#### [About this task]
Go over the data and copy out each line with "iPhone" in it.
┄┄┄┄┄┄┄┄┄┄
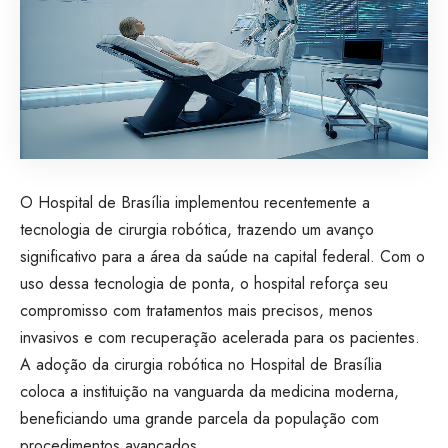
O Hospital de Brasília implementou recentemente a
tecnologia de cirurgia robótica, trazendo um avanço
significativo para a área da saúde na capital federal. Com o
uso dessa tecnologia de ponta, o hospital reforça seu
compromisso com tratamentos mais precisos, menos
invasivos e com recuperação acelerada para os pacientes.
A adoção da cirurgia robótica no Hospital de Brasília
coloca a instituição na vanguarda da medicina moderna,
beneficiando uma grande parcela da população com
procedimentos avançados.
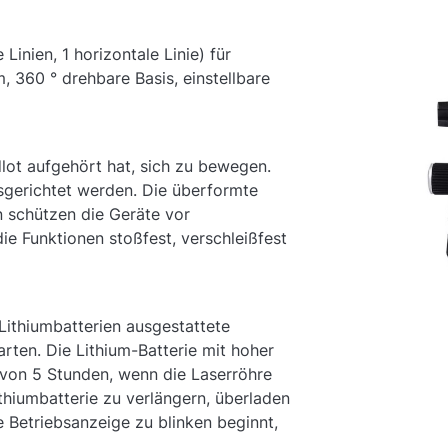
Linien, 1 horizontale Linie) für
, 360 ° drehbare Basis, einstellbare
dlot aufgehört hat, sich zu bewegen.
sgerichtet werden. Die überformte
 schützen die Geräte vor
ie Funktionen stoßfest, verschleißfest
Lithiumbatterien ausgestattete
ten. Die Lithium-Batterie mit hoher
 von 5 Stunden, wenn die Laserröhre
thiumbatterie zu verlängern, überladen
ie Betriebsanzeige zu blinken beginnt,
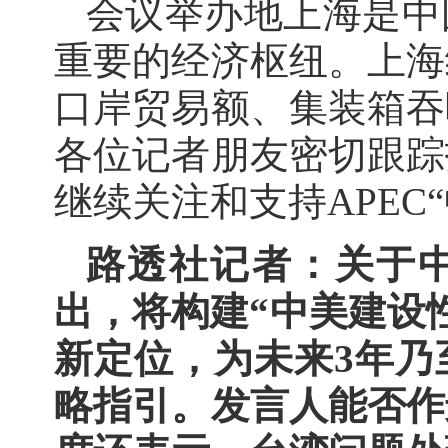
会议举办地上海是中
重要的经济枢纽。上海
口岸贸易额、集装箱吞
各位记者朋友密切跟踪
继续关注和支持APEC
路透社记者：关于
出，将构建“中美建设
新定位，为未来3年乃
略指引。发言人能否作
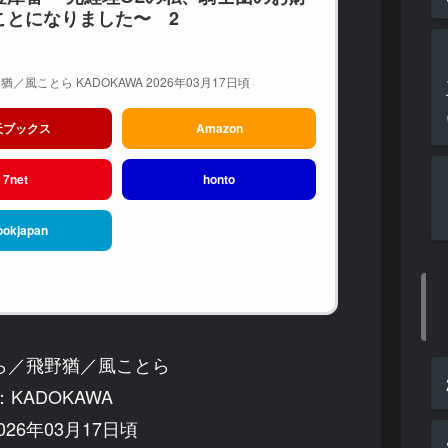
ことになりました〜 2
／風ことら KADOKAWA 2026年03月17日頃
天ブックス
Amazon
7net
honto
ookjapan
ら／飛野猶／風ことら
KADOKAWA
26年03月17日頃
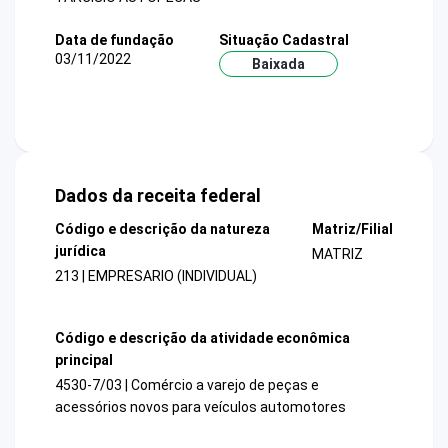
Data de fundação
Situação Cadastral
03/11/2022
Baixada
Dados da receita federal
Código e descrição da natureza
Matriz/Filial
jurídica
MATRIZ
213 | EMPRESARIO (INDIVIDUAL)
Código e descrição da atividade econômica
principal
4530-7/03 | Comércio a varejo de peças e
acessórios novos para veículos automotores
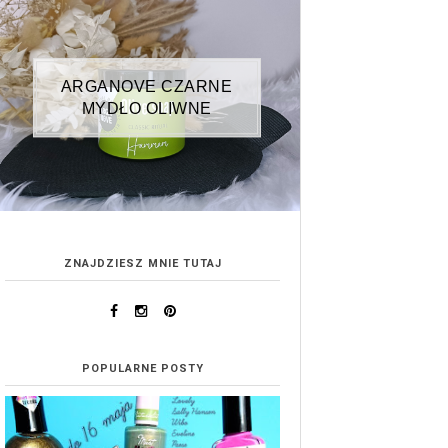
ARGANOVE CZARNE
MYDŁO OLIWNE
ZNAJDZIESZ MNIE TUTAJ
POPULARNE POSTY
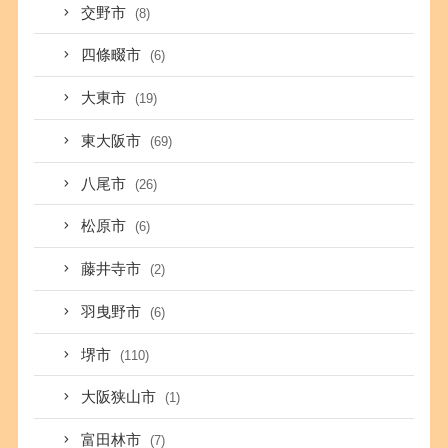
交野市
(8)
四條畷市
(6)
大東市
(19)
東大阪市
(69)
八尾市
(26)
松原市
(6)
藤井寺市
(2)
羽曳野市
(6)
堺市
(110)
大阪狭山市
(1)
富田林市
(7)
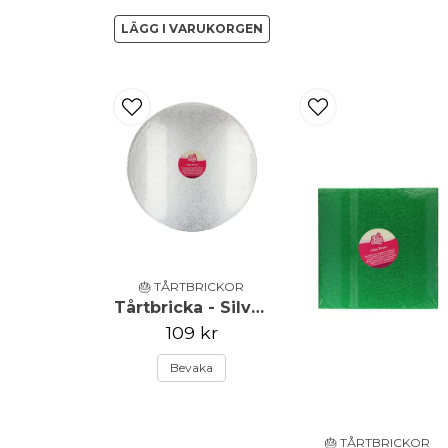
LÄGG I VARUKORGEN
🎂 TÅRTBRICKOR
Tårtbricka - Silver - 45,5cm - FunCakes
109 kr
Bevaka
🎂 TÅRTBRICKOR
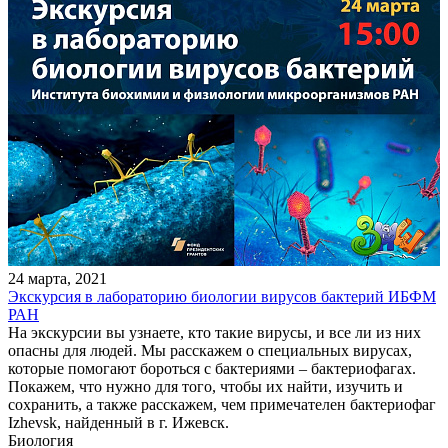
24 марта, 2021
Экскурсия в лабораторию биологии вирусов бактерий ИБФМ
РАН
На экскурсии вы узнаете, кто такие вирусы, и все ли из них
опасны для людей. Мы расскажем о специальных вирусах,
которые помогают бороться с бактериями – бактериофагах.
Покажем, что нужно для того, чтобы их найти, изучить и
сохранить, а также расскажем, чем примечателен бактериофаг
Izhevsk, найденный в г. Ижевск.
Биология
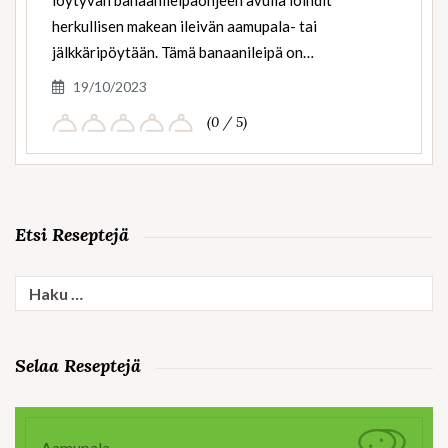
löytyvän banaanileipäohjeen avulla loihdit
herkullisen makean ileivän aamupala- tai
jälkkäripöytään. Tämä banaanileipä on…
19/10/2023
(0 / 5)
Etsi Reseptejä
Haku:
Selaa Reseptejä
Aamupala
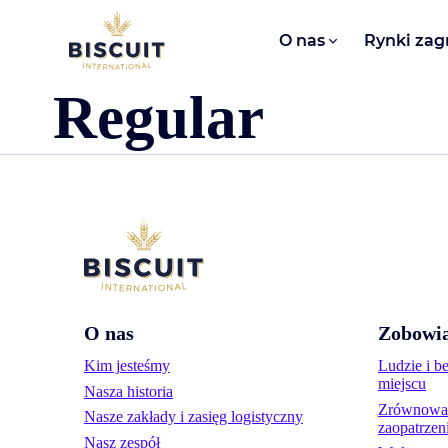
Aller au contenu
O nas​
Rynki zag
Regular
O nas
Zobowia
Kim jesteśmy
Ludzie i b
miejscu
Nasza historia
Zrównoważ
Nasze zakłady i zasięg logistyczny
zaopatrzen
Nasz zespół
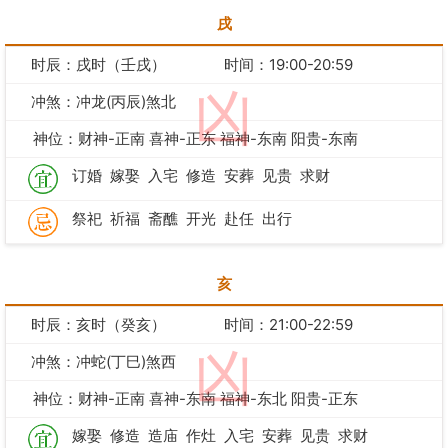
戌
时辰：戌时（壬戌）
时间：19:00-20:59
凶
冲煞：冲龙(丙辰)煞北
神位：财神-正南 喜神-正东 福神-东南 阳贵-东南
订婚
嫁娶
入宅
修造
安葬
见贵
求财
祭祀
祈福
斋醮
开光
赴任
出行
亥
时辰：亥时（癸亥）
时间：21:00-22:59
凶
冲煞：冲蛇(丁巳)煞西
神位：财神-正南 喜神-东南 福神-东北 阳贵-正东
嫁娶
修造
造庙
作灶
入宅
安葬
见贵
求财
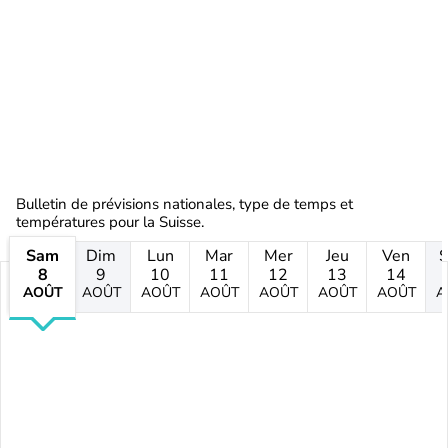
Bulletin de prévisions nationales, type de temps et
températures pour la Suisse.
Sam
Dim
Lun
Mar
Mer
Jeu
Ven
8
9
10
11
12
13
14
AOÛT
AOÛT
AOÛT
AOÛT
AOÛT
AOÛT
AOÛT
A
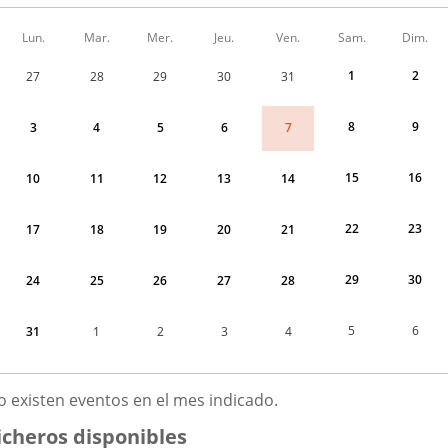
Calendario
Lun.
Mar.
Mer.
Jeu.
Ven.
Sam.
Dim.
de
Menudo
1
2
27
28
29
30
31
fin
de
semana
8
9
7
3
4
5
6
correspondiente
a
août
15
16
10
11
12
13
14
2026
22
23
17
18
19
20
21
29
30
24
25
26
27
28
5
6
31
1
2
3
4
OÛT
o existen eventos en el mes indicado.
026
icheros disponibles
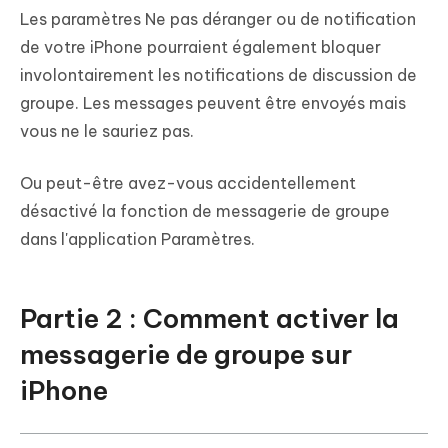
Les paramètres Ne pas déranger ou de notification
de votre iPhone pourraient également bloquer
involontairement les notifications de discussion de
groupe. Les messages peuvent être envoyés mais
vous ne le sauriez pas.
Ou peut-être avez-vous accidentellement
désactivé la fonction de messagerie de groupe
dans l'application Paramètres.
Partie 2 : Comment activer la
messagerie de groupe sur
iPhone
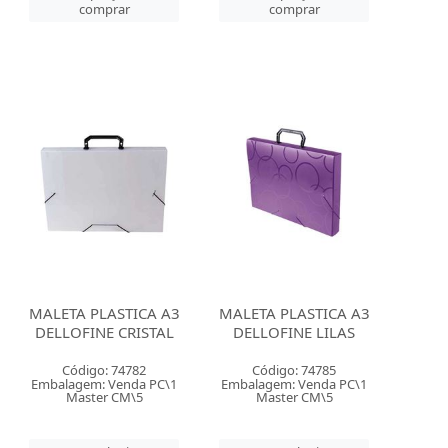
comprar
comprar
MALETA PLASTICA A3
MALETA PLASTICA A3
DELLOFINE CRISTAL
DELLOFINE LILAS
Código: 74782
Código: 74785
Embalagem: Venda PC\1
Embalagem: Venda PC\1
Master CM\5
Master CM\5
┄┄┄┄┄┄┄┄┄┄
#### [Written response]
de votre iPhone pourraient également bloquer
iPhone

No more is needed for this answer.